* [Material for this exercise]:
========================
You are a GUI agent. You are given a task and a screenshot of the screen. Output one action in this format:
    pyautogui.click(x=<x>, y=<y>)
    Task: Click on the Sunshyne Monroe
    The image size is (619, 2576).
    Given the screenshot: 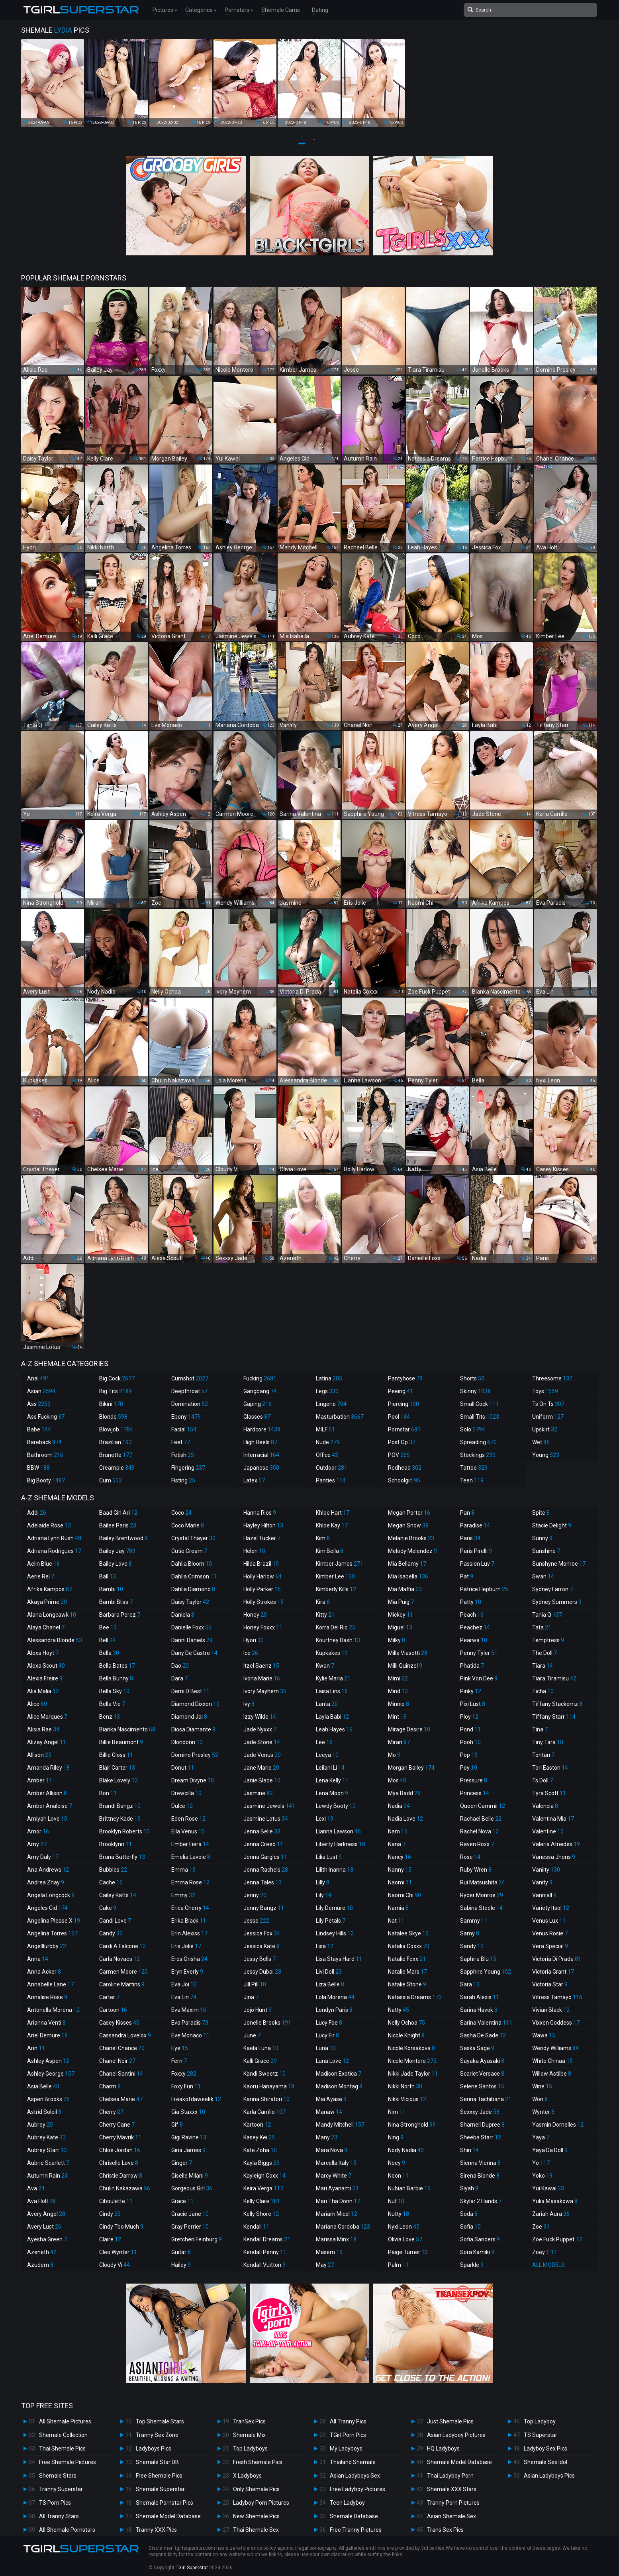 What is the action you would take?
    pyautogui.click(x=559, y=1563)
========================
* [Exercise instructions]: What do the lines of the material read, from the first through the line with "The image size is (619, 2576)."? Transcribe them exactly and stop there.

* [Worked solution]:
You are a GUI agent. You are given a task and a screenshot of the screen. Output one action in this format:
    pyautogui.click(x=<x>, y=<y>)
    Task: Click on the Sunshyne Monroe
    The image size is (619, 2576).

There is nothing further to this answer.